Skip James (good piece by Matt R Lohr) exited the world in roughly the same fashion Keith Douglas entered:
hairless I came howling in
as the moon entered the cold sky
Last night I saw the Wenders film, which is extraordinarily embarrassing in a peculiarly German fashion, and which features Nehemiah Curtis James howling hairless about killing his women. I haven’t spent much time in North American cemeteries but it was reasonably good to hear him sing:
I would rather be buried in some cypress grove
To have some woman, Lord, that I can’t control
(Italian) cypresses (Cupressus sempervirens) symbolise death here too, is what I tell people on walks like this, but then I start recalling the avenues planted near farms… Google, however, provides a cure for all our troubles, an end to all distress, informing us that the cypress in fact symbolizes (not much symbolising going on in Brit English):
- the courage and strength of the Chinese people, their simple, and hard working nature and their defiance in the face of aggression.

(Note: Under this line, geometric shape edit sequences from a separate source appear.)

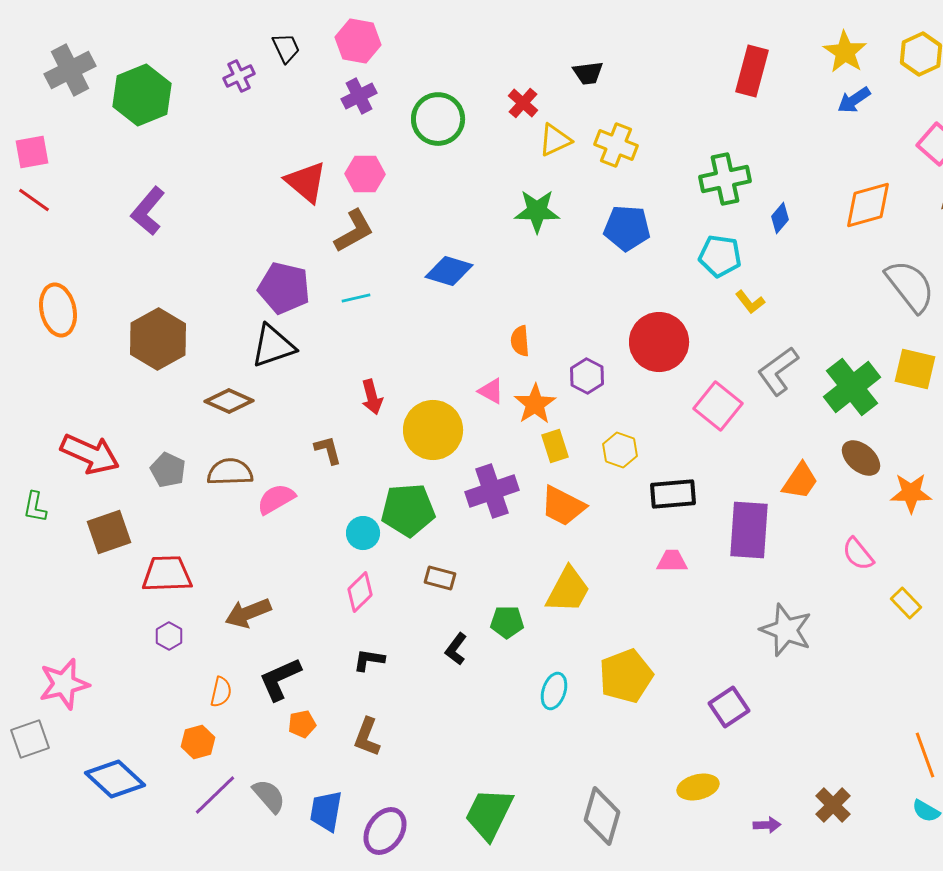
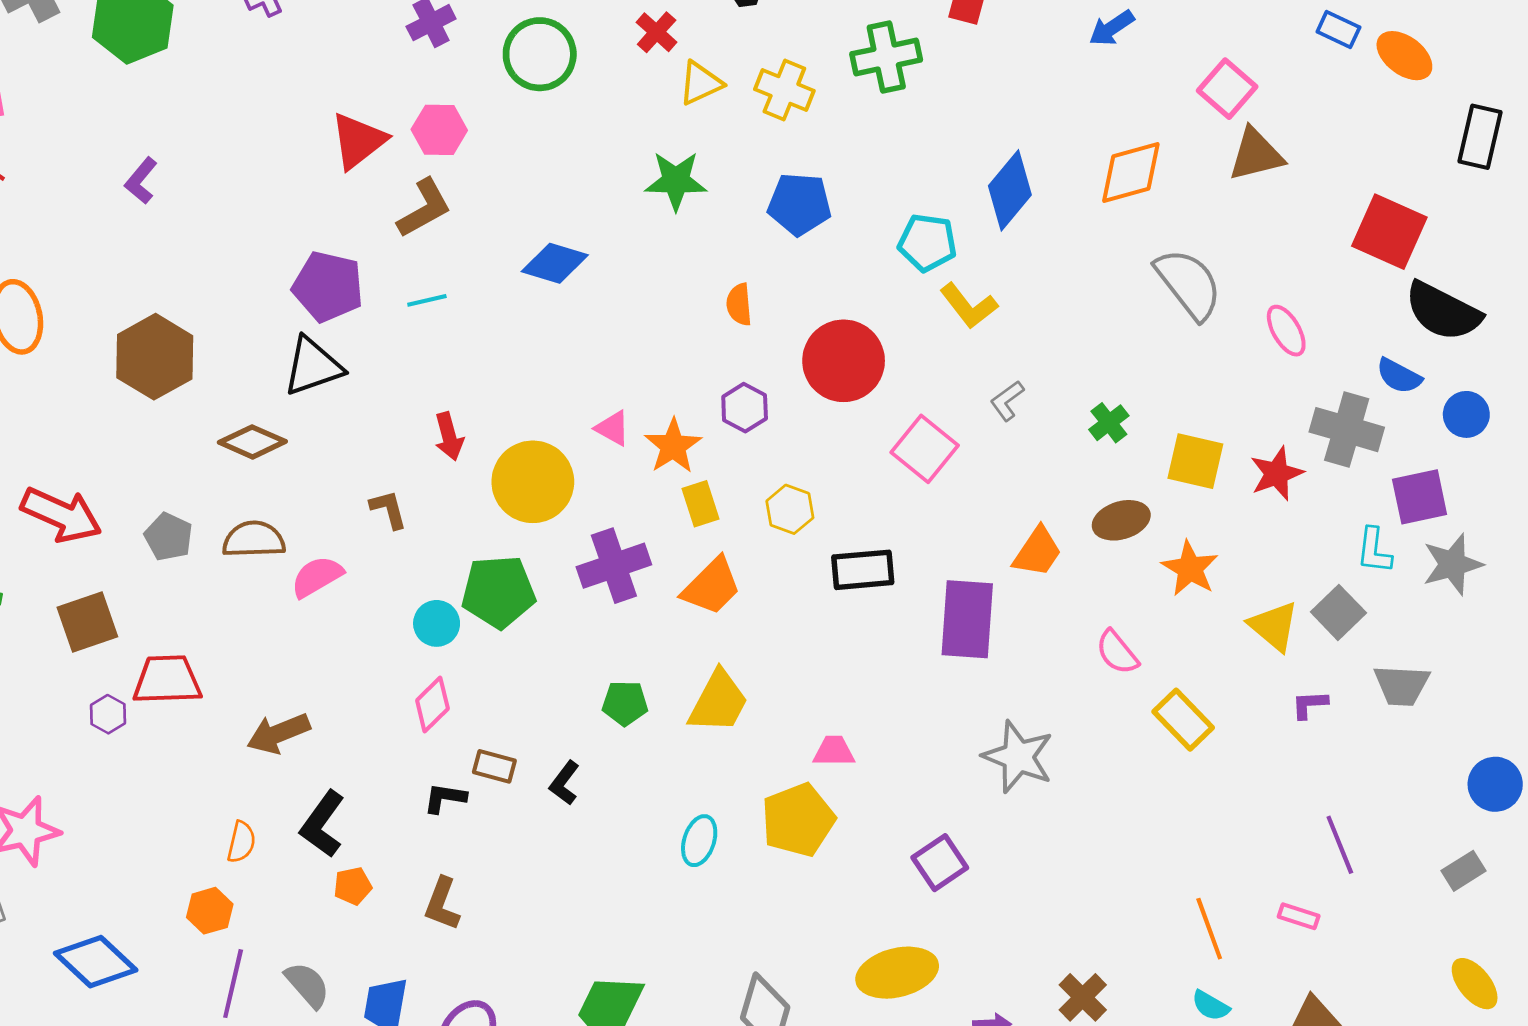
green cross: (725, 179) -> (886, 57), moved
red triangle: (306, 182) -> (358, 141), turned 42
purple L-shape: (148, 211) -> (141, 181), size x0.7
blue diamond: (780, 218) -> (1010, 190), size x1.8
yellow L-shape: (750, 302) -> (969, 306), size x1.4
orange semicircle: (520, 341) -> (739, 304), moved
yellow square: (915, 369) -> (1195, 461), moved
gray L-shape: (778, 371) -> (1007, 401), size x0.6
green cross: (852, 387) -> (1109, 423), size x0.5
brown ellipse: (861, 458) -> (1121, 520), turned -57
orange star: (911, 493) -> (1190, 568), turned 30
orange trapezoid: (563, 506) -> (712, 586), turned -72
pink trapezoid: (672, 561) -> (834, 751), moved
brown rectangle: (440, 578) -> (494, 766), moved
yellow rectangle: (906, 603) -> (1183, 720), size x1.4
green pentagon: (507, 622) -> (625, 703), moved
purple hexagon: (169, 636) -> (108, 714), moved
black L-shape: (280, 679) -> (322, 824), turned -30
yellow ellipse: (698, 787) -> (897, 973), size x1.4
purple line: (215, 795) -> (233, 984), turned -33

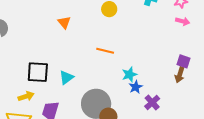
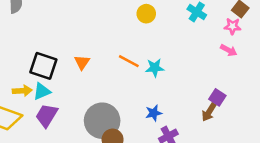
orange triangle: (64, 22) -> (82, 62), moved
cyan star: (129, 74) -> (155, 68), moved
cyan triangle: (66, 77) -> (42, 91), moved

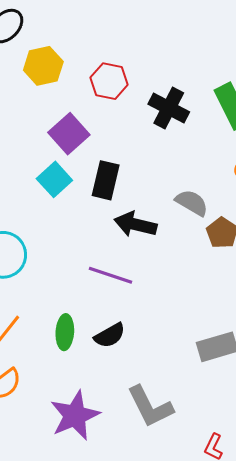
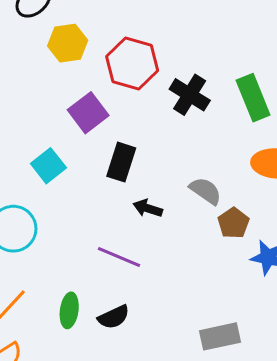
red hexagon: (109, 81) -> (132, 63), size x1.4
cyan square: (54, 179) -> (48, 166), moved
black arrow: (135, 224) -> (148, 208), size x0.7

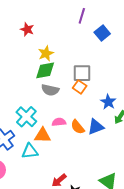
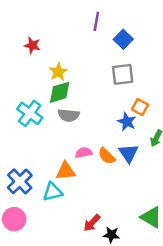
gray square: (82, 73) -> (123, 74), moved
orange square: (80, 87) -> (140, 107), moved
blue star: (108, 102) -> (127, 122), moved
cyan cross: (26, 117) -> (30, 113), moved
blue triangle: (96, 127) -> (128, 153), turned -36

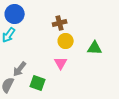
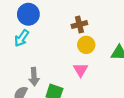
gray arrow: (20, 69) -> (34, 77), turned -42

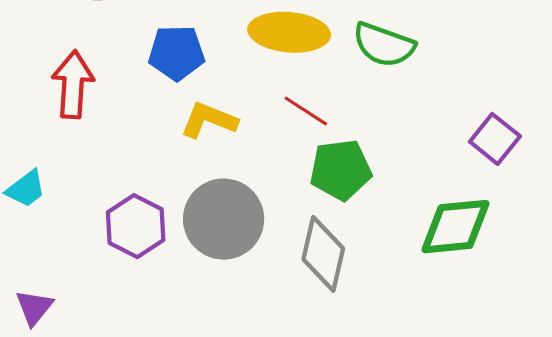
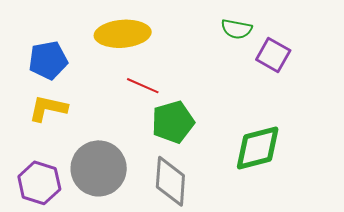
green semicircle: (384, 45) -> (237, 29), moved, size x0.7
yellow L-shape: (209, 120) -> (48, 108), moved
purple square: (495, 139) -> (273, 55), moved

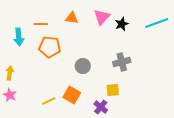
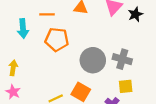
gray cross: (122, 62) -> (122, 59), moved, turned 30
gray circle: (83, 66) -> (93, 60), size x1.5

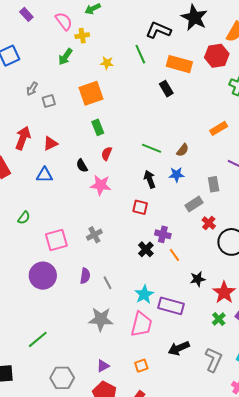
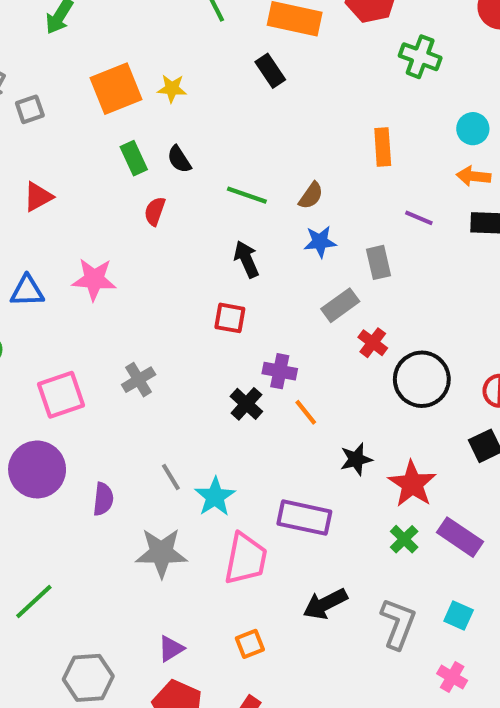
yellow star: (107, 63) -> (172, 88), moved
orange rectangle: (219, 128) -> (383, 147), turned -60
black semicircle: (82, 166) -> (179, 159), moved
blue triangle: (44, 175) -> (27, 291), moved
blue star: (177, 175) -> (320, 242), moved
pink star: (101, 185) -> (94, 279), moved
purple semicircle: (85, 276) -> (103, 499), moved
cyan star: (144, 294) -> (215, 497), moved

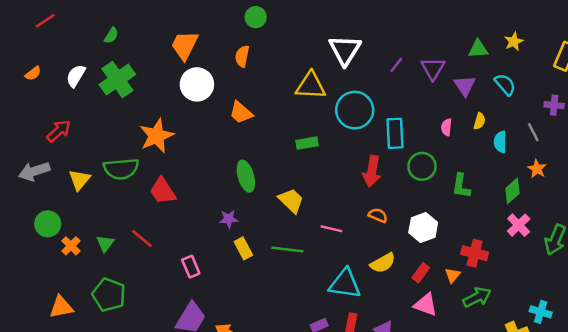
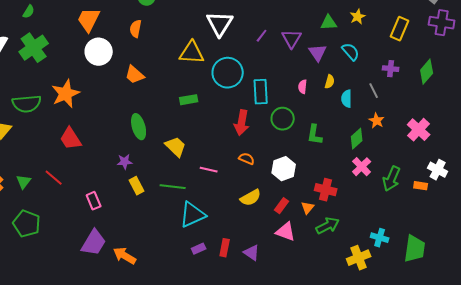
green semicircle: (121, 169) -> (27, 104), moved
cyan triangle: (345, 284) -> (193, 215), moved, turned -32

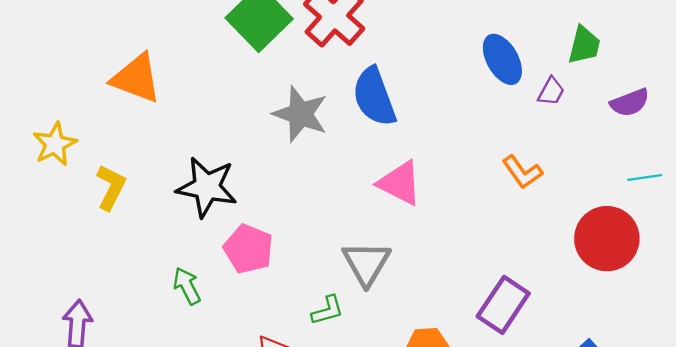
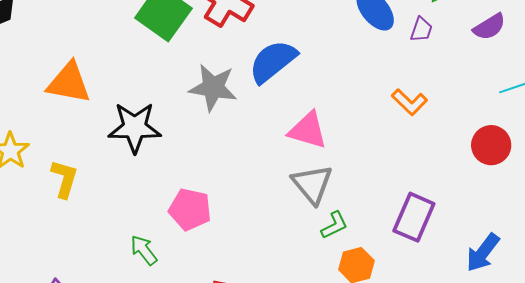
blue semicircle: (374, 97) -> (273, 61), turned 82
black star: (207, 187) -> (135, 127), moved
red circle: (607, 239) -> (491, 145), size x0.7
gray triangle: (366, 263) -> (312, 184), moved
green L-shape: (327, 310) -> (334, 225), moved

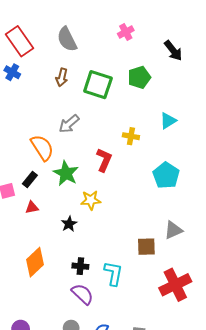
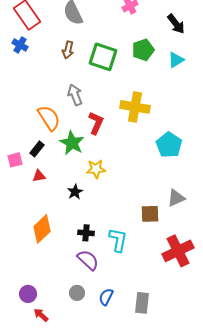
cyan triangle: (168, 121) -> (176, 60), moved
gray arrow: (69, 124) -> (75, 95), turned 110
yellow cross: (131, 136) -> (135, 107), size x1.8
red L-shape: (104, 160) -> (96, 123), moved

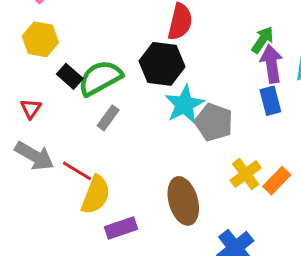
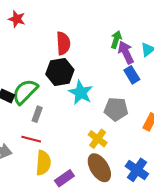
gray pentagon: (214, 122) -> (116, 109), moved
red line: (77, 171) -> (31, 139), moved
yellow cross: (246, 174) -> (98, 139), moved
brown ellipse: (183, 201) -> (99, 168), moved

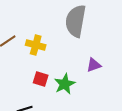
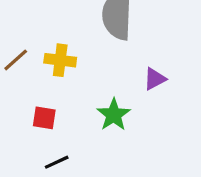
red square: (41, 79) -> (44, 118), moved

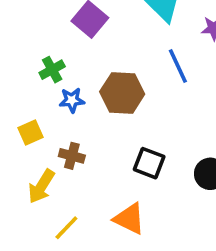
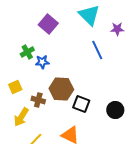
brown hexagon: (122, 93) -> (61, 89), moved
blue star: (72, 100) -> (42, 62), moved

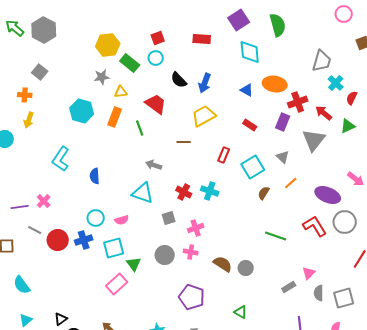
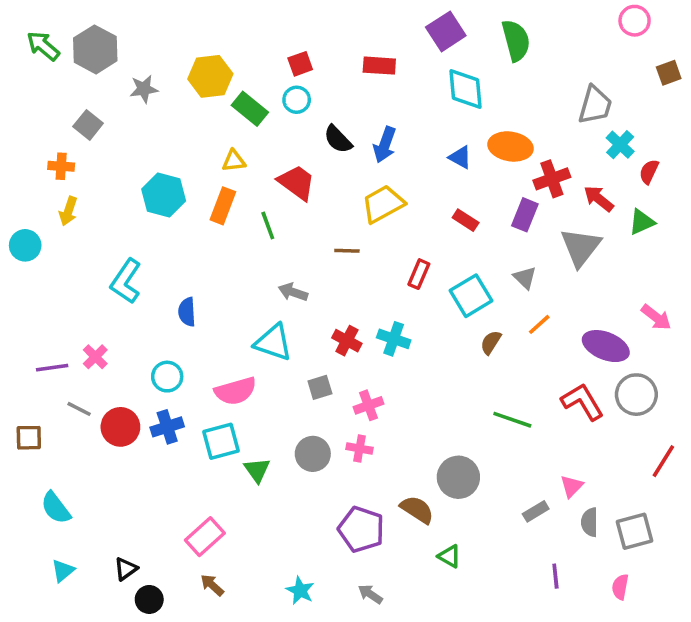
gray star: (102, 77) -> (144, 89), moved
cyan circle: (96, 218) -> (167, 377), moved
pink semicircle: (122, 220) -> (235, 391), size x1.6
brown semicircle: (223, 264) -> (417, 510), moved
gray circle: (246, 268) -> (458, 477), size x1.5
pink rectangle: (117, 284) -> (205, 537), moved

- nobility, mortality, and eternity… “the dark green shape of the cypress which rises out of the arid soil… the solitary sentinel who reminds passers-by that nothing is lasting and all is fleeting…” (pg. 164), “… the noble tree that hedges so many villas in the North [of Italy] and as many cemeteries in the South [as Heavenly pointers].”
- high thoughts.
- sadness and morning (sic; I often feel sad in the morning).
- longevity, a core aspect of friendship.
- mourning, death and eternal life. (This is actually a good site, telling us that the cypress “came into fashion as a gravestone symbol in the 1850s for the Pennsylvania Germans.”)
- a black finger
pointing upward. - bravery and resistance among the Bakhtiyari tribe.
- tenderness and fragrance
- the proffering of a glass of water to passersby.
- male virility, potency and strength.
I’m not planning on buying a cypress any time soon.